■ Exercise directions
Word for word, repeat the lines of the records from the first line up to and including the line that contains "kraujospūdžio", passing over any pictures.

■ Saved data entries
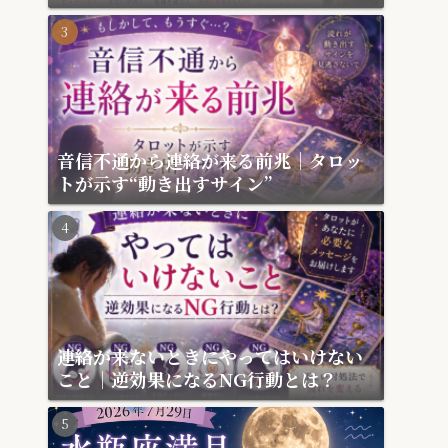
月
音信不通から連絡が来る前兆｜タロッ
トが示す“動き出すサイン”
連絡が来ないときにやってはいけない
こと｜逆効果になるNG行動とは？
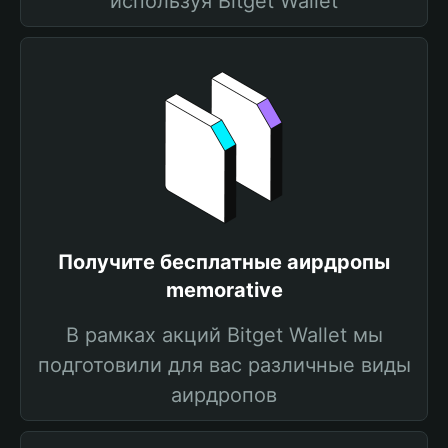
используя Bitget Wallet
Получите бесплатные аирдропы
memorative
В рамках акций Bitget Wallet мы
подготовили для вас различные виды
аирдропов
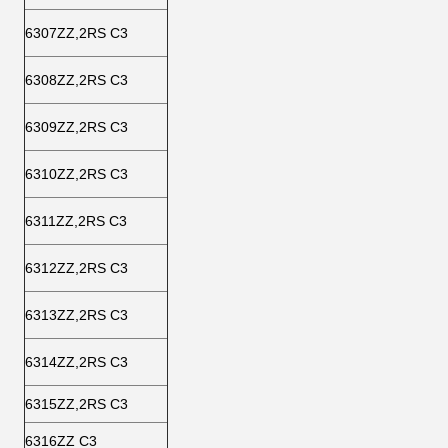
6307ZZ,2RS C3
6308ZZ,2RS C3
6309ZZ,2RS C3
6310ZZ,2RS C3
6311ZZ,2RS C3
6312ZZ,2RS C3
6313ZZ,2RS C3
6314ZZ,2RS C3
6315ZZ,2RS C3
6316ZZ C3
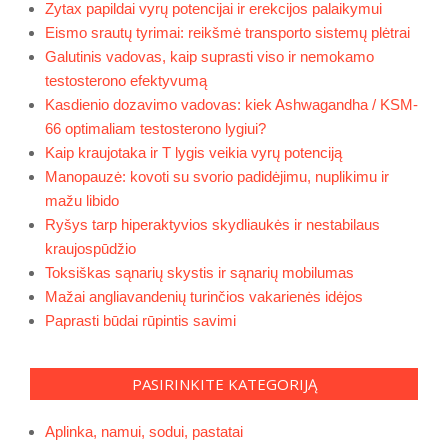
Zytax papildai vyrų potencijai ir erekcijos palaikymui
Eismo srautų tyrimai: reikšmė transporto sistemų plėtrai
Galutinis vadovas, kaip suprasti viso ir nemokamo
testosterono efektyvumą
Kasdienio dozavimo vadovas: kiek Ashwagandha / KSM-
66 optimaliam testosterono lygiui?
Kaip kraujotaka ir T lygis veikia vyrų potenciją
Manopauzė: kovoti su svorio padidėjimu, nuplikimu ir
mažu libido
Ryšys tarp hiperaktyvios skydliaukės ir nestabilaus
kraujospūdžio
Toksiškas sąnarių skystis ir sąnarių mobilumas
Mažai angliavandenių turinčios vakarienės idėjos
Paprasti būdai rūpintis savimi
PASIRINKITE KATEGORIJĄ
Aplinka, namui, sodui, pastatai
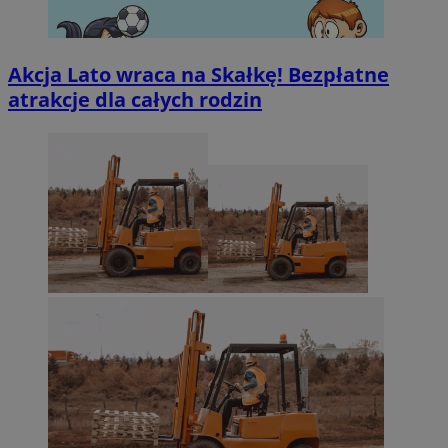
Akcja Lato wraca na Skałkę! Bezpłatne
atrakcje dla całych rodzin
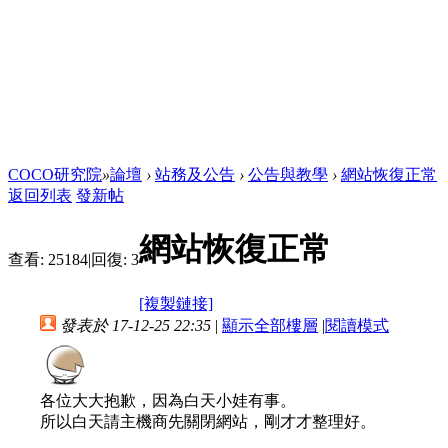
COCO研究院
»
論壇
›
站務及公告
›
公告與教學
›
網站恢復正常
返回列表
發新帖
網站恢復正常
查看:
25184
|
回復:
3
[複製鏈接]
發表於 17-12-25 22:35
|
顯示全部樓層
|
閱讀模式
各位大大抱歉，因為白天小娃有事。
所以白天請主機商先關閉網站，剛才才整理好。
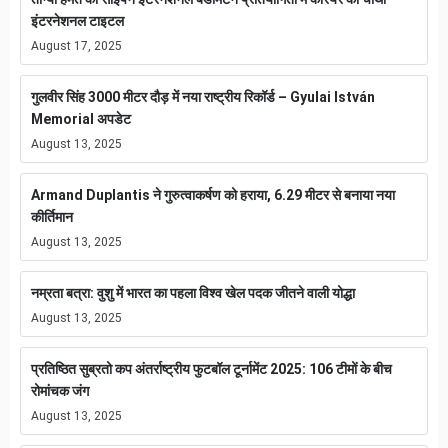
इंटरनेशनल टाइटल
August 17, 2025
गुलवीर सिंह 3000 मीटर दौड़ में नया राष्ट्रीय रिकॉर्ड – Gyulai István
Memorial अपडेट
August 13, 2025
Armand Duplantis ने गुरुत्वाकर्षण को हराया, 6.29 मीटर से बनाया नया
कीर्तिमान
August 13, 2025
नम्रता बत्रा: वुशु में भारत का पहला विश्व खेल पदक जीतने वाली योद्धा
August 13, 2025
प्रतिष्ठित सुब्रतो कप अंतर्राष्ट्रीय फुटबॉल टूर्नामेंट 2025: 106 टीमों के बीच
रोमांचक जंग
August 13, 2025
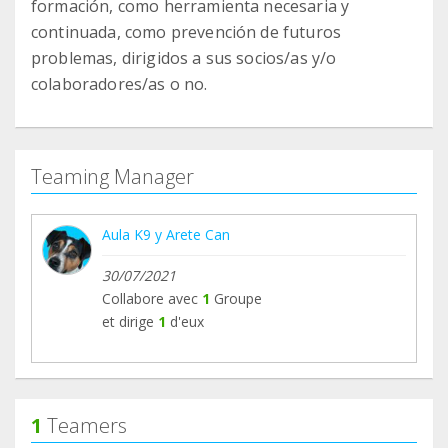
formación, como herramienta necesaria y
continuada, como prevención de futuros
problemas, dirigidos a sus socios/as y/o
colaboradores/as o no.
Teaming Manager
Aula K9 y Arete Can
30/07/2021
Collabore avec
1
Groupe
et dirige
1
d'eux
1
Teamers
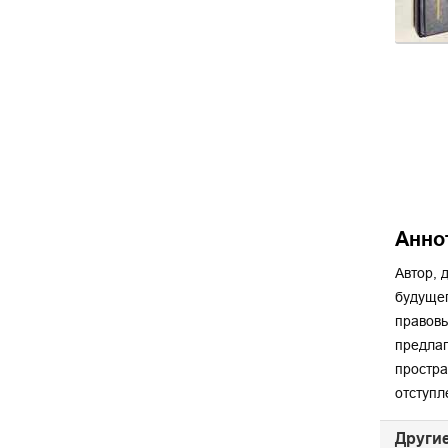
Анно
Автор, 
будущег
правовы
предлаг
простра
отступл
Другие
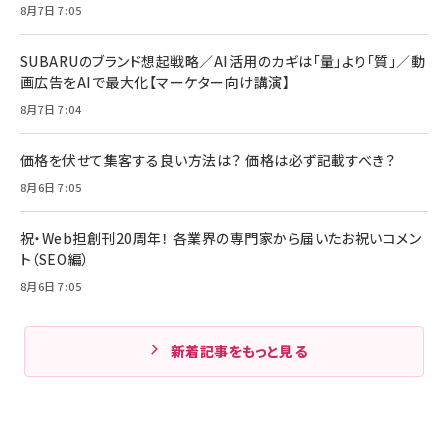
8月7日 7:05
SUBARUのブランド想起戦略／AI活用のカギは「量」より「質」／動
画広告をAIで最大化【マーケター向け講演】
8月7日 7:04
価格を伏せて集客する良い方法は？ 価格は必ず記載すべき？
8月6日 7:05
祝・Web担創刊20周年！ 各業界の専門家から届いたお祝いコメン
ト（SEO編）
8月6日 7:05
新着記事をもっと見る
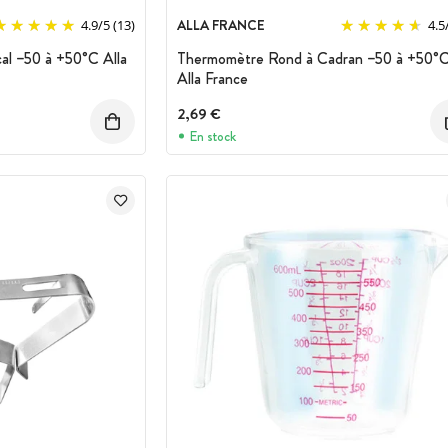
ALLA FRANCE
4.9
/
5
(13)
4.5
al –50 à +50°C Alla
Thermomètre Rond à Cadran –50 à +50°
Alla France
2,69 €
En stock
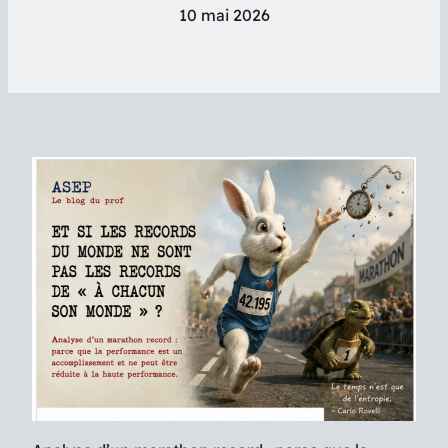
10 mai 2026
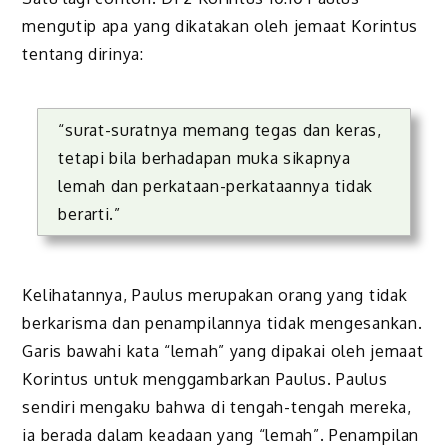
mengutip apa yang dikatakan oleh jemaat Korintus
tentang dirinya:
“surat-suratnya memang tegas dan keras,
tetapi bila berha­dapan muka sikapnya
lemah dan perkataan-perkataannya tidak
berarti.”
Kelihatannya, Paulus merupakan orang yang tidak
berkarisma dan penampilannya tidak mengesankan.
Garis bawahi kata “lemah” yang dipakai oleh jemaat
Korintus untuk menggambarkan Paulus. Paulus
sendiri mengaku bah­wa di tengah-tengah mereka,
ia berada dalam keadaan yang “lemah”. Penampilan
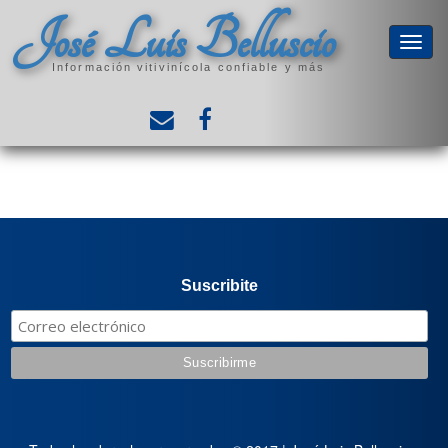
José Luis Belluscio
Información vitivinícola confiable y más
Suscribite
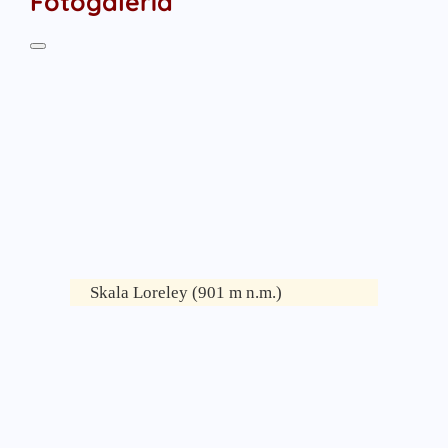
Fotogaléria
Skala Loreley (901 m n.m.)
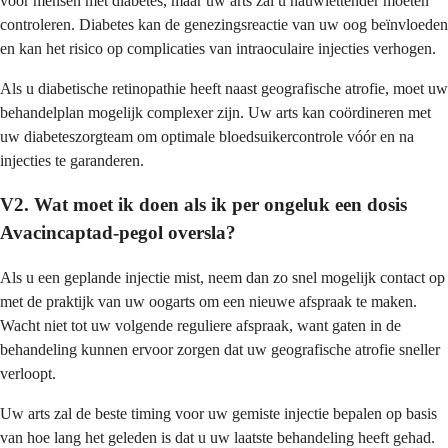
voor mensen met diabetes, maar uw arts zal u nauwlettender moeten
controleren. Diabetes kan de genezingsreactie van uw oog beïnvloeden
en kan het risico op complicaties van intraoculaire injecties verhogen.
Als u diabetische retinopathie heeft naast geografische atrofie, moet uw
behandelplan mogelijk complexer zijn. Uw arts kan coördineren met
uw diabeteszorgteam om optimale bloedsuikercontrole vóór en na
injecties te garanderen.
V2. Wat moet ik doen als ik per ongeluk een dosis
Avacincaptad-pegol oversla?
Als u een geplande injectie mist, neem dan zo snel mogelijk contact op
met de praktijk van uw oogarts om een nieuwe afspraak te maken.
Wacht niet tot uw volgende reguliere afspraak, want gaten in de
behandeling kunnen ervoor zorgen dat uw geografische atrofie sneller
verloopt.
Uw arts zal de beste timing voor uw gemiste injectie bepalen op basis
van hoe lang het geleden is dat u uw laatste behandeling heeft gehad.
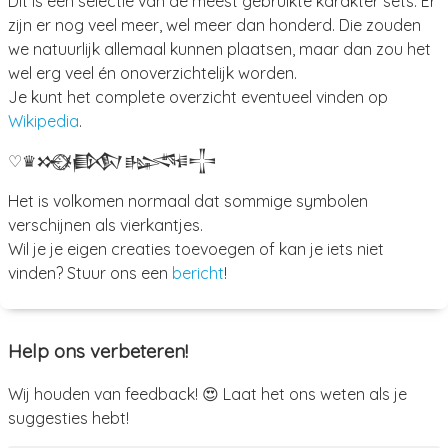
Dit is een selectie van de meest gebruikte karakter sets. Er
zijn er nog veel meer, wel meer dan honderd. Die zouden
we natuurlijk allemaal kunnen plaatsen, maar dan zou het
wel erg veel én onoverzichtelijk worden.
Je kunt het complete overzicht eventueel vinden op
Wikipedia
.
♡
♛
𒁍
ﾒ
𒁃
𒈙
𒋲
Het is volkomen normaal dat sommige symbolen
verschijnen als vierkantjes.
Wil je je eigen creaties toevoegen of kan je iets niet
vinden? Stuur ons een
bericht
!
Help ons verbeteren!
Wij houden van feedback! 😍 Laat het ons weten als je
suggesties hebt!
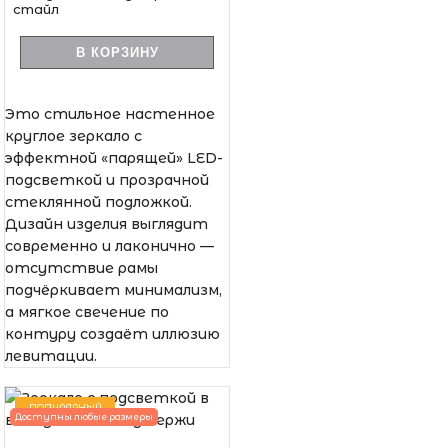
стайл
В КОРЗИНУ
Это стильное настенное
круглое зеркало с
эффектной «парящей» LED-
подсветкой и прозрачной
стеклянной подложкой.
Дизайн изделия выглядит
современно и лаконично —
отсутствие рамы
подчёркивает минимализм,
а мягкое свечение по
контуру создаёт иллюзию
левитации.
ПОПУЛЯРНЫЙ
Доступны любые размеры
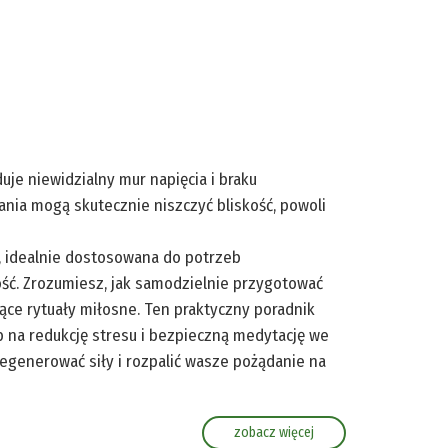
duje niewidzialny mur napięcia i braku
nia mogą skutecznie niszczyć bliskość, powoli
h, idealnie dostosowana do potrzeb
ć. Zrozumiesz, jak samodzielnie przygotować
jące rytuały miłosne. Ten praktyczny poradnik
 na redukcję stresu i bezpieczną medytację we
regenerować siły i rozpalić wasze pożądanie na
zobacz więcej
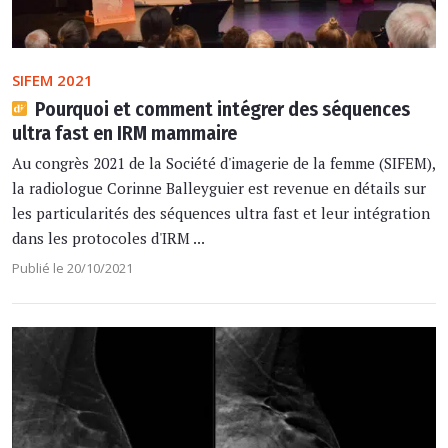
SIFEM 2021
Pourquoi et comment intégrer des séquences
ultra fast en IRM mammaire
Au congrès 2021 de la Société d'imagerie de la femme (SIFEM),
la radiologue Corinne Balleyguier est revenue en détails sur
les particularités des séquences ultra fast et leur intégration
dans les protocoles d'IRM ...
Publié le 20/10/2021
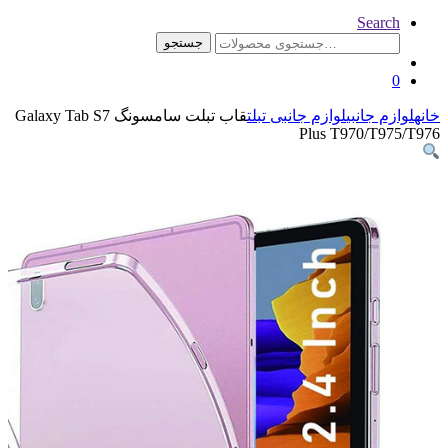
جستجو
زم جانبی تبلت
قاب تبلت سامسونگ Galaxy Tab S7
Plus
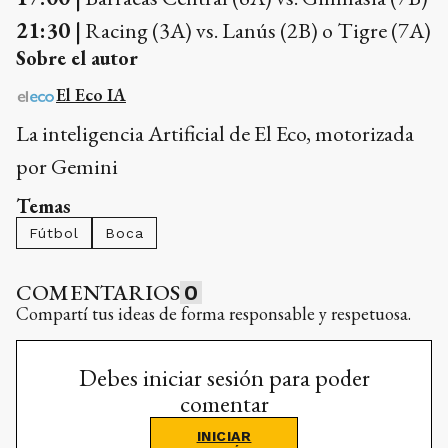
21:30 |
Racing (3A) vs. Lanús (2B) o Tigre (7A)
Sobre el autor
El Eco IA
La inteligencia Artificial de El Eco, motorizada
por Gemini
Temas
Fútbol
Boca
COMENTARIOS
0
Compartí tus ideas de forma responsable y respetuosa.
Debes iniciar sesión para poder
comentar
INICIAR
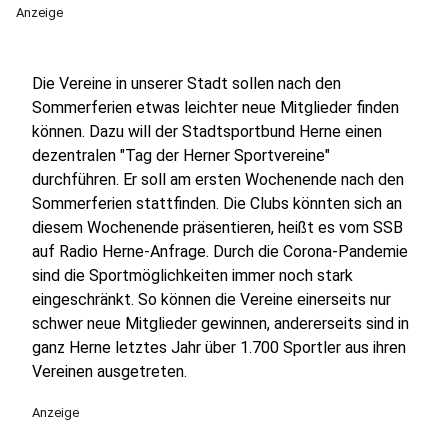
Anzeige
Die Vereine in unserer Stadt sollen nach den
Sommerferien etwas leichter neue Mitglieder finden
können. Dazu will der Stadtsportbund Herne einen
dezentralen "Tag der Herner Sportvereine"
durchführen. Er soll am ersten Wochenende nach den
Sommerferien stattfinden. Die Clubs könnten sich an
diesem Wochenende präsentieren, heißt es vom SSB
auf Radio Herne-Anfrage. Durch die Corona-Pandemie
sind die Sportmöglichkeiten immer noch stark
eingeschränkt. So können die Vereine einerseits nur
schwer neue Mitglieder gewinnen, andererseits sind in
ganz Herne letztes Jahr über 1.700 Sportler aus ihren
Vereinen ausgetreten.
Anzeige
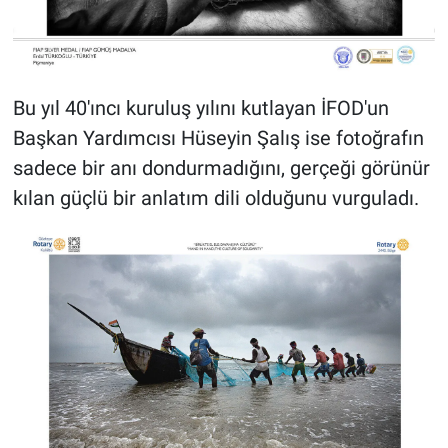
Bu yıl 40'ıncı kuruluş yılını kutlayan İFOD'un
Başkan Yardımcısı Hüseyin Şalış ise fotoğrafın
sadece bir anı dondurmadığını, gerçeği görünür
kılan güçlü bir anlatım dili olduğunu vurguladı.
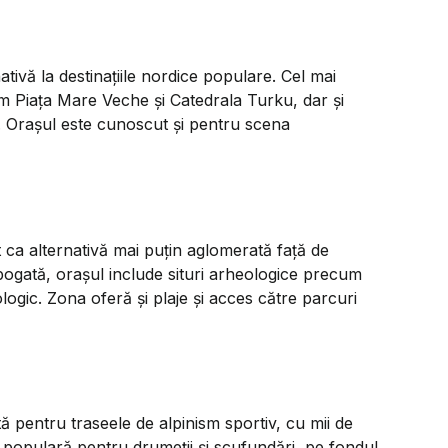
tivă la destinațiile nordice populare. Cel mai
cum Piața Mare Veche și Catedrala Turku, dar și
l. Orașul este cunoscut și pentru scena
 ca alternativă mai puțin aglomerată față de
bogată, orașul include situri arheologice precum
gic. Zona oferă și plaje și acces către parcuri
pentru traseele de alpinism sportiv, cu mii de
e populară pentru drumeții și scufundări, pe fondul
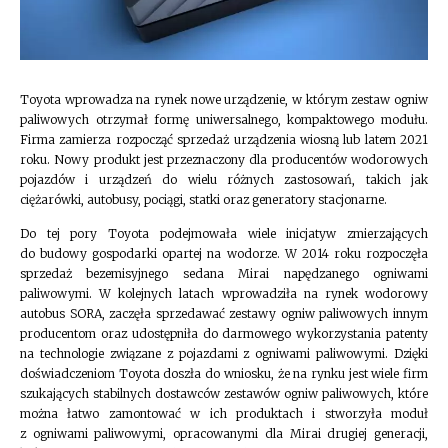
Toyota wprowadza na rynek nowe urządzenie, w którym zestaw ogniw
paliwowych otrzymał formę uniwersalnego, kompaktowego modułu.
Firma zamierza rozpocząć sprzedaż urządzenia wiosną lub latem 2021
roku. Nowy produkt jest przeznaczony dla producentów wodorowych
pojazdów i urządzeń do wielu różnych zastosowań, takich jak
ciężarówki, autobusy, pociągi, statki oraz generatory stacjonarne.
Do tej pory Toyota podejmowała wiele inicjatyw zmierzających
do budowy gospodarki opartej na wodorze. W 2014 roku rozpoczęła
sprzedaż bezemisyjnego sedana Mirai napędzanego ogniwami
paliwowymi. W kolejnych latach wprowadziła na rynek wodorowy
autobus SORA, zaczęła sprzedawać zestawy ogniw paliwowych innym
producentom oraz udostępniła do darmowego wykorzystania patenty
na technologie związane z pojazdami z ogniwami paliwowymi. Dzięki
doświadczeniom Toyota doszła do wniosku, że na rynku jest wiele firm
szukających stabilnych dostawców zestawów ogniw paliwowych, które
można łatwo zamontować w ich produktach i stworzyła moduł
z ogniwami paliwowymi, opracowanymi dla Mirai drugiej generacji,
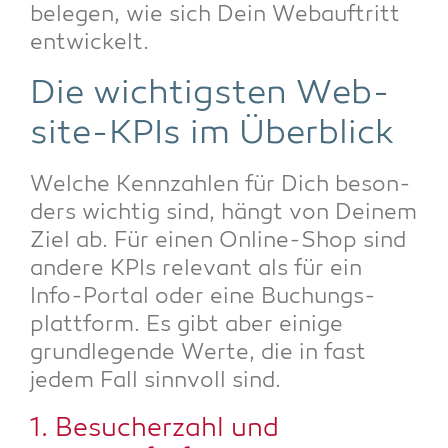
bele­gen, wie sich Dein Web­auf­tritt
entwickelt.
Die wich­tigs­ten Web­
site-KPIs im Überblick
Wel­che Kenn­zah­len für Dich beson­
ders wich­tig sind, hängt von Dei­nem
Ziel ab. Für einen Online-Shop sind
ande­re KPIs rele­vant als für ein
Info-Por­tal oder eine Buchungs­
platt­form. Es gibt aber eini­ge
grund­le­gen­de Wer­te, die in fast
jedem Fall sinn­voll sind.
1. Besu­cher­zahl und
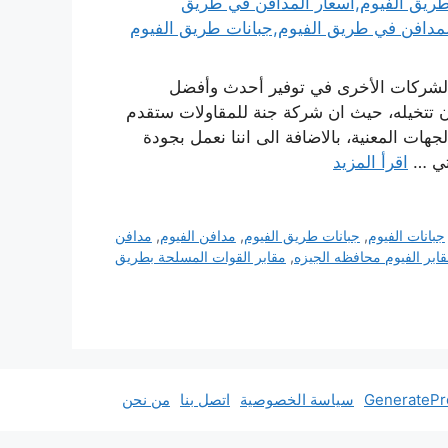
الشركات الأخرى في توفير أحدث وأفضل
 تتخيله، حيث ان شركة جنة للمقاولات ستقدم
ات المعنية، بالاضافة الى اننا نعمل بجودة
لتي …
اقرأ المزيد
جبانات الفيوم
,
جبانات طريق الفيوم
,
مدافن الفيوم
,
مدافن
ابر الفيوم محافظه الجيزه
,
مقابر القوات المسلحة بطريق
سياسة الخصوصية
اتصل بنا
من نحن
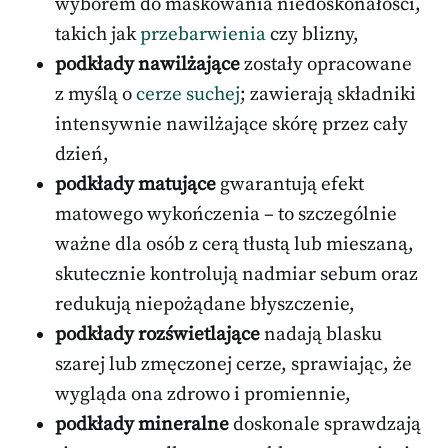
wyborem do maskowania niedoskonałości,
takich jak
przebarwienia
czy blizny,
podkłady nawilżające
zostały opracowane
z myślą o
cerze suchej
; zawierają składniki
intensywnie nawilżające skórę przez cały
dzień,
podkłady matujące
gwarantują efekt
matowego wykończenia – to szczególnie
ważne dla osób z cerą tłustą lub mieszaną,
skutecznie kontrolują nadmiar sebum oraz
redukują niepożądane błyszczenie,
podkłady rozświetlające
nadają blasku
szarej lub zmęczonej cerze, sprawiając, że
wygląda ona zdrowo i promiennie,
podkłady mineralne
doskonale sprawdzają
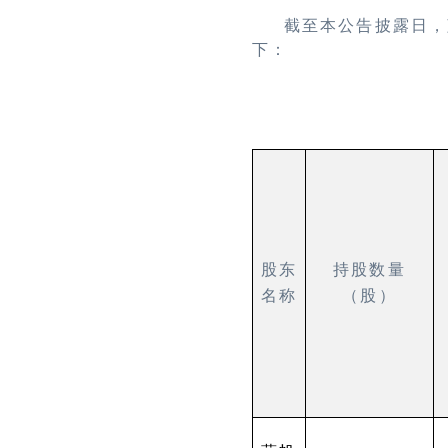
截至本公告披露日，
下：
股东
持股数量
名称
（股）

■ Exercise solution
月
音信不通から連絡が来る前兆｜タロッ
トが示す“動き出すサイン”
連絡が来ないときにやってはいけない
こと｜逆効果になるNG行動とは？
используя Bitget Wallet
Получите бесплатные аирдропы
memorative
В рамках акций Bitget Wallet мы
подготовили для вас различные виды
аирдропов
6307ZZ,2RS C3
6308ZZ,2RS C3
6309ZZ,2RS C3
6310ZZ,2RS C3
6311ZZ,2RS C3
6312ZZ,2RS C3
6313ZZ,2RS C3
6314ZZ,2RS C3
6315ZZ,2RS C3
6316ZZ C3
Zytax papildai vyrų potencijai ir erekcijos palaikymui
Eismo srautų tyrimai: reikšmė transporto sistemų plėtrai
Galutinis vadovas, kaip suprasti viso ir nemokamo
testosterono efektyvumą
Kasdienio dozavimo vadovas: kiek Ashwagandha / KSM-
66 optimaliam testosterono lygiui?
Kaip kraujotaka ir T lygis veikia vyrų potenciją
Manopauzė: kovoti su svorio padidėjimu, nuplikimu ir
mažu libido
Ryšys tarp hiperaktyvios skydliaukės ir nestabilaus
kraujospūdžio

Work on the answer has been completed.